66、モモ、王様達と面会する~まるく終われば全てが良しになります!~中編その二
緊迫した空気を打ち破ったのは、バル様がなにかに反応した瞬間だった。
桃子を一瞬で抱えて、横に飛び離れる。ひゅんっと空気を切る音がして、目の前を何かが素早く回転しながら飛んでいく。それをパシッと手の平で受け止めた王様は、呆れたようにため息をついた。その姿がバル様とそっくりで、ちょっと笑いを誘われる。やっぱり親子だね。

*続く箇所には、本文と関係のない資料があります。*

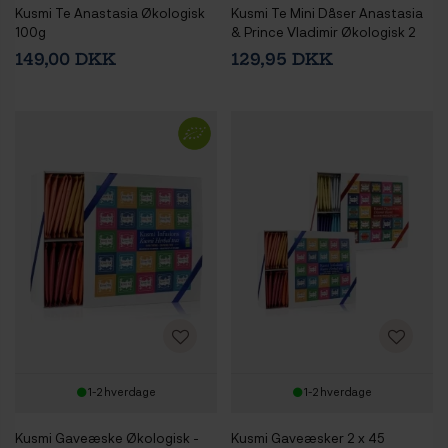
Kusmi Te Anastasia Økologisk
Kusmi Te Mini Dåser Anastasia
100g
& Prince Vladimir Økologisk 2
stk
149,00 DKK
129,95 DKK
1-2 hverdage
1-2 hverdage
Kusmi Gaveæske Økologisk -
Kusmi Gaveæsker 2 x 45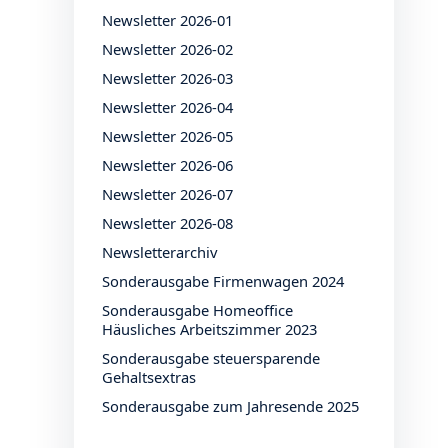
Newsletter 2026-01
Newsletter 2026-02
Newsletter 2026-03
Newsletter 2026-04
Newsletter 2026-05
Newsletter 2026-06
Newsletter 2026-07
Newsletter 2026-08
Newsletterarchiv
Sonderausgabe Firmenwagen 2024
Sonderausgabe Homeoffice
Häusliches Arbeitszimmer 2023
Sonderausgabe steuersparende
Gehaltsextras
Sonderausgabe zum Jahresende 2025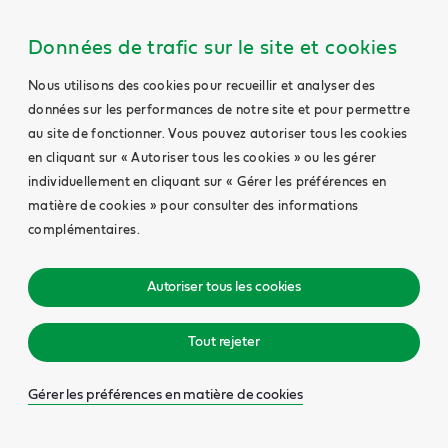
Données de trafic sur le site et cookies
Nous utilisons des cookies pour recueillir et analyser des
données sur les performances de notre site et pour permettre
au site de fonctionner. Vous pouvez autoriser tous les cookies
en cliquant sur « Autoriser tous les cookies » ou les gérer
individuellement en cliquant sur « Gérer les préférences en
matière de cookies » pour consulter des informations
complémentaires.
Autoriser tous les cookies
Tout rejeter
Gérer les préférences en matière de cookies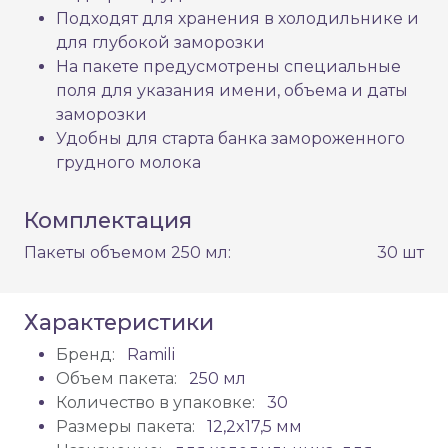
Подходят для хранения в холодильнике и
для глубокой заморозки
На пакете предусмотрены специальные
поля для указания имени, объема и даты
заморозки
Удобны для старта банка замороженного
грудного молока
Комплектация
Пакеты объемом 250 мл:
30 шт
Характеристики
Бренд:
Ramili
Объем пакета:
250 мл
Количество в упаковке:
30
Размеры пакета:
12,2x17,5 мм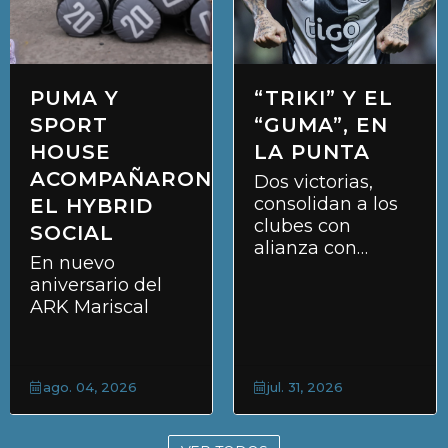
PUMA Y
“TRIKI” Y EL
SPORT
“GUMA”, EN
HOUSE
LA PUNTA
ACOMPAÑARON
Dos victorias,
consolidan a los
EL HYBRID
clubes con
SOCIAL
alianza con
En nuevo
KEMSA
aniversario del
ARK Mariscal
ago. 04, 2026
jul. 31, 2026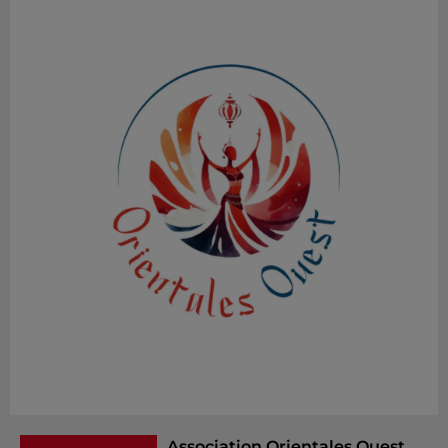
Association Orientales Ouest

「幼い子の前でいい加減にせよ! そなた等男はそれだから駄目なのだ!」
勝気な声に扉を見れば、橙色の豊かな髪を背中に流した騎士の恰好をした女の人が腕を振りかぶった格好で止まっていた。えっ!? と思って王様を見れば、手の中に万年筆らしきものがある。状況から見て、この女性が王様に向かって投げたようだ。ひえぇ!
「義母上……いくらなんでも危ないぞ」
「フンッ、そこな男など知ったことか! 黙って聞いておれば王妃の私を無視して次期王を決めようとは何事だ! 貴様、私と婚姻を結んだ時に約束したことを忘れたとは言わせぬぞ!」
「……忘れてはいない。国の大事を決める時には、必ず誰よりも先にお前に話をすることだろう? 今回はバルクライを試しただけだ」
「身内に対して策略を巡らそうとは、呆れて物も言えん! その腹黒さをどうにかせよ!」
「十分言っているではないか……」
迫力美人さんが、ものすごい勢いで王様を罵っている。けど、あの、たぶん、この人が王妃様なんだよね? 王様タジタジになってるよ。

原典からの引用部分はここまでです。